Drop every image, then reproduce the data exactly as given.

** STORED DATA **
____________
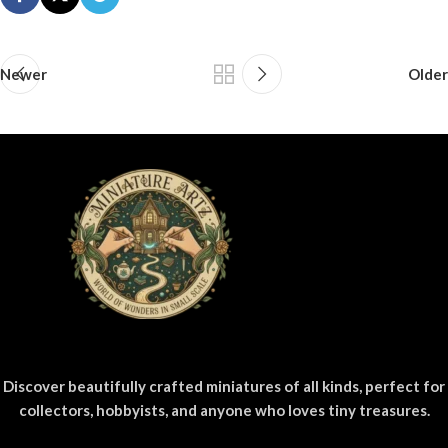
Newer
Older
Discover beautifully crafted miniatures of all kinds, perfect for
collectors, hobbyists, and anyone who loves tiny treasures.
____________
** EXERCISE RESPONSE **
Newer
Older
Discover beautifully crafted miniatures of all kinds, perfect for
collectors, hobbyists, and anyone who loves tiny treasures.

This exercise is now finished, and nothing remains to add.